Moi j’en ai fait un plat! J’en rigole aujourd’hui. Il m’a servi à chercher et à comprendre, à couper les cheveux en quatre, à reproduire à l’envi les comportements conditionnés, à exceller dans les stratégies d’adaptation pour me conformer, à déguiser les solutions en problèmes. J’en ai passé du temps, comme un disque rayé à ressasser le même morceau ! C’est aussi grâce à sa capacité de veille permanente que j’ai fait le grand saut sans parachute : ne plus chercher à comprendre et ne plus expliquer, tout lâcher sans peur ni résistance, et seulement accepter.

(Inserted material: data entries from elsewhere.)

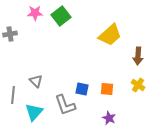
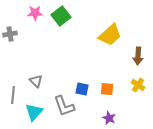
gray L-shape: moved 1 px left, 1 px down
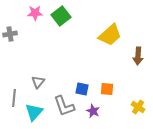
gray triangle: moved 2 px right, 1 px down; rotated 24 degrees clockwise
yellow cross: moved 22 px down
gray line: moved 1 px right, 3 px down
purple star: moved 16 px left, 7 px up
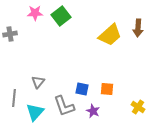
brown arrow: moved 28 px up
cyan triangle: moved 1 px right
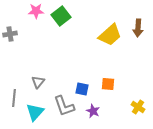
pink star: moved 1 px right, 2 px up
orange square: moved 1 px right, 5 px up
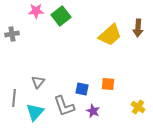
gray cross: moved 2 px right
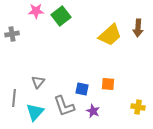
yellow cross: rotated 24 degrees counterclockwise
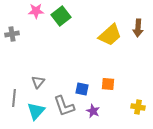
cyan triangle: moved 1 px right, 1 px up
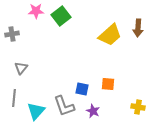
gray triangle: moved 17 px left, 14 px up
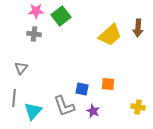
gray cross: moved 22 px right; rotated 16 degrees clockwise
cyan triangle: moved 3 px left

Quand la lumière éblouit, il est bon de s’en passer, un petit peu et de s’y adapter progressivement. Là est peut-être sa mission…dévoiler.
L’ego est cet angle mort, l’ombre à la lumière, on peut bien passer son temps à le nommer, à le chercher sans le voir mais au fondement de notre être, ce qu’il révèle, c’est notre volonté profonde à faire avec -plus que de s’en passer- car c’est impossible. On le remarque, on l’observe, on est en droit de se demander : En quoi il est notre atout le plus contemporain pour faire société, de soi à Soi ? Allez ! Soyons jazzy car « Eveythbody wants to live together, why can’t we be together. » Sade(2)

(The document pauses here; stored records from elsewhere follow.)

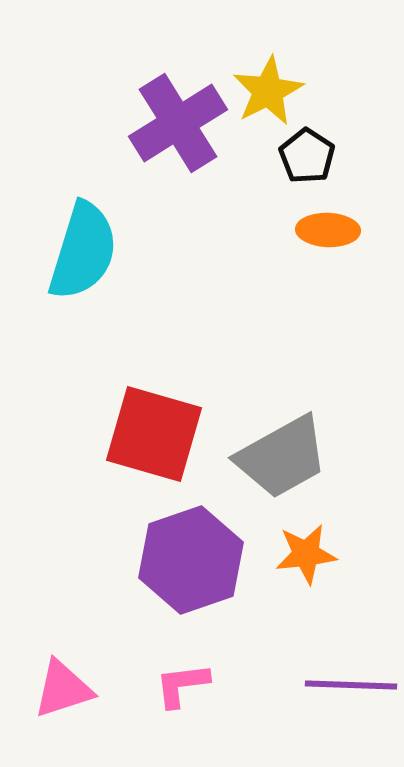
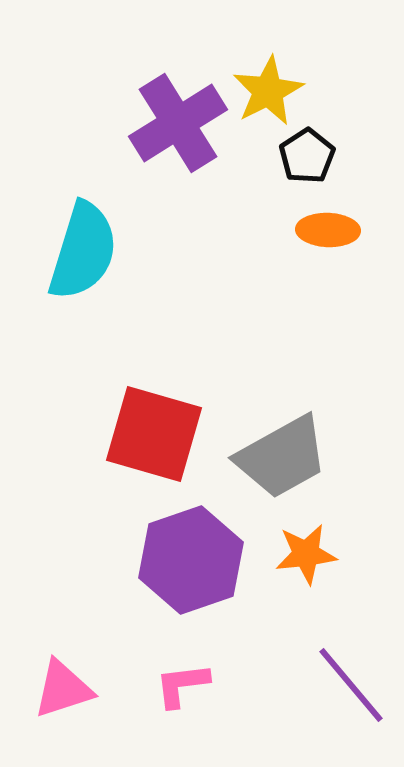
black pentagon: rotated 6 degrees clockwise
purple line: rotated 48 degrees clockwise
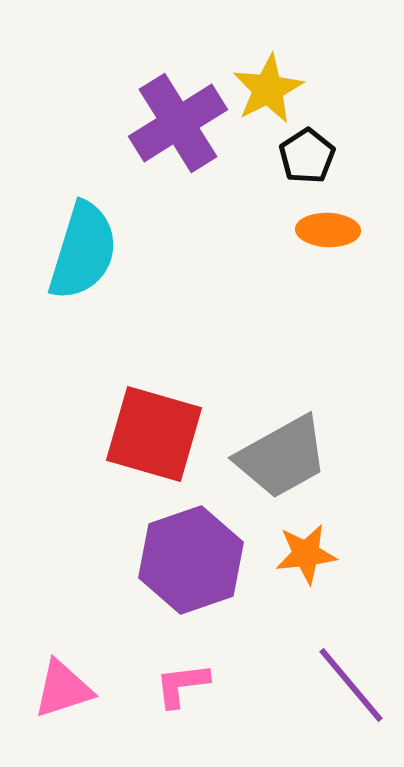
yellow star: moved 2 px up
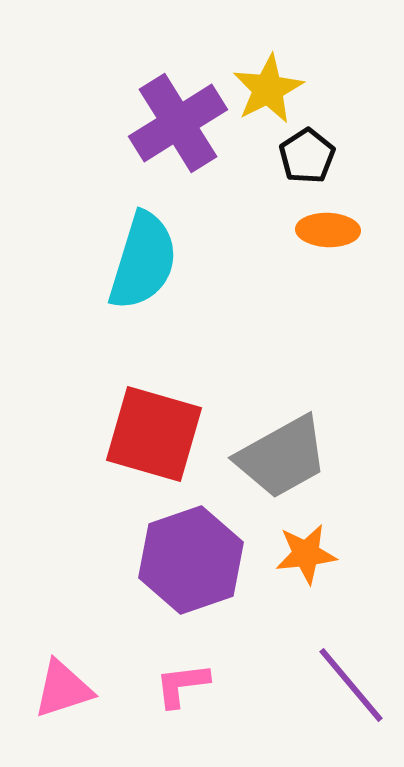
cyan semicircle: moved 60 px right, 10 px down
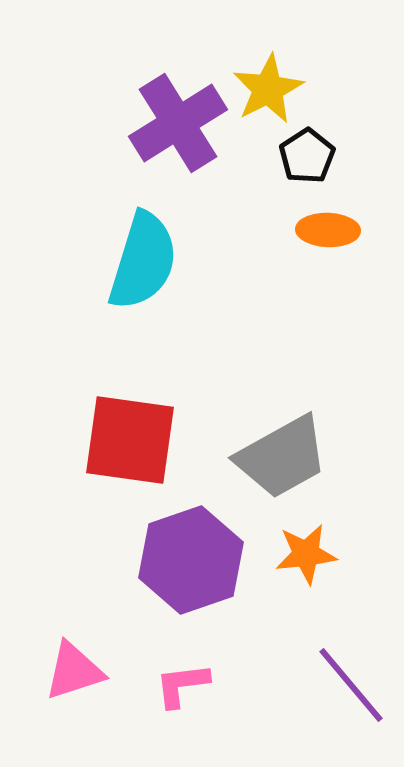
red square: moved 24 px left, 6 px down; rotated 8 degrees counterclockwise
pink triangle: moved 11 px right, 18 px up
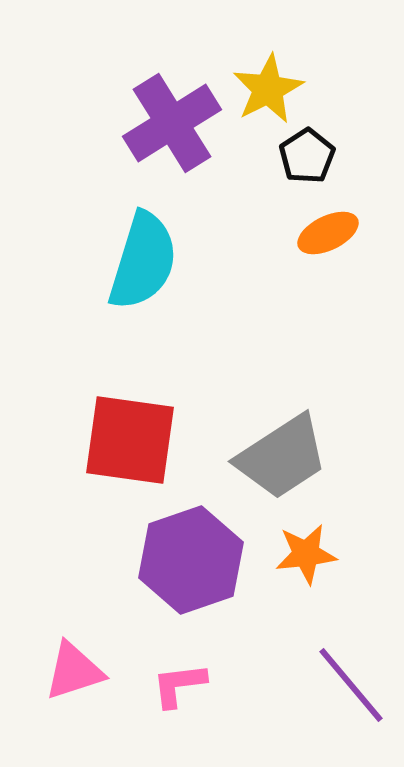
purple cross: moved 6 px left
orange ellipse: moved 3 px down; rotated 28 degrees counterclockwise
gray trapezoid: rotated 4 degrees counterclockwise
pink L-shape: moved 3 px left
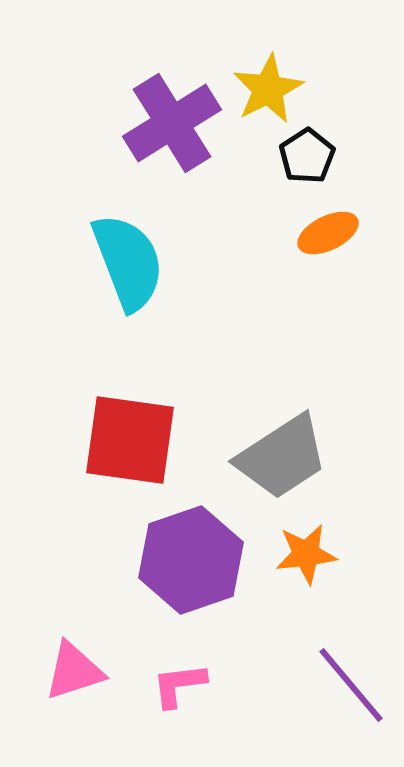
cyan semicircle: moved 15 px left, 1 px down; rotated 38 degrees counterclockwise
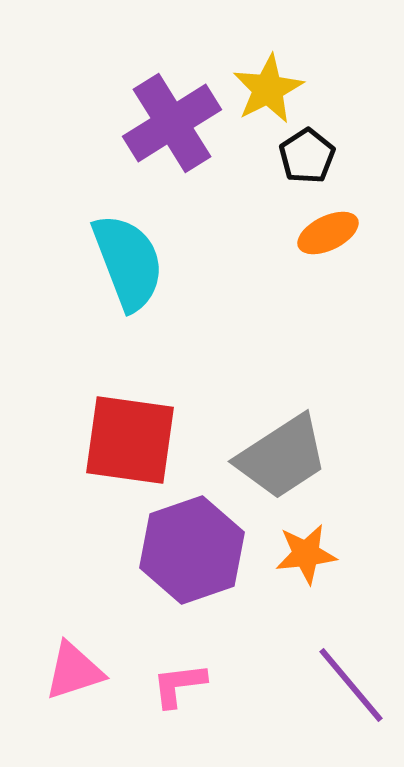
purple hexagon: moved 1 px right, 10 px up
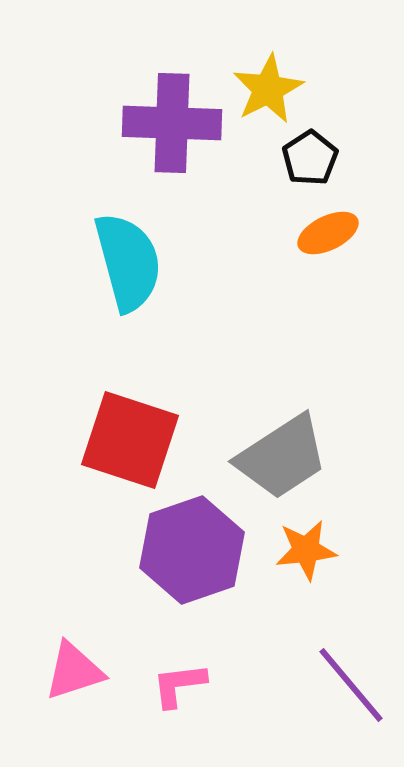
purple cross: rotated 34 degrees clockwise
black pentagon: moved 3 px right, 2 px down
cyan semicircle: rotated 6 degrees clockwise
red square: rotated 10 degrees clockwise
orange star: moved 4 px up
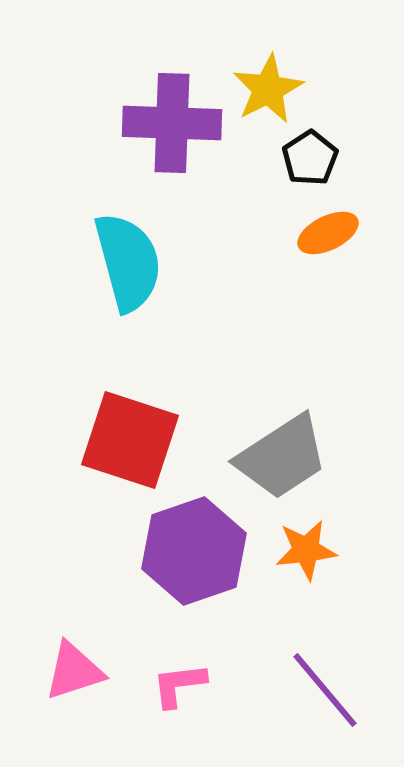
purple hexagon: moved 2 px right, 1 px down
purple line: moved 26 px left, 5 px down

“Notre peur la plus profonde n’est-elle pas d’être insuffisant, notre peur la plus profonde est d’être puissant au-delà de toute limite. C’est notre lumière, pas notre part d’ombre, qui nous effraie le plus“.(3)
C’est bel et bien ici que l’on se retrouve, sous les feux de la rampe céleste…convoqués à l’appel de notre vocation, sobre et simple.
«Our deepest fear is not that we are inadequate, our deepest fear is that we are powerful beyond measure.»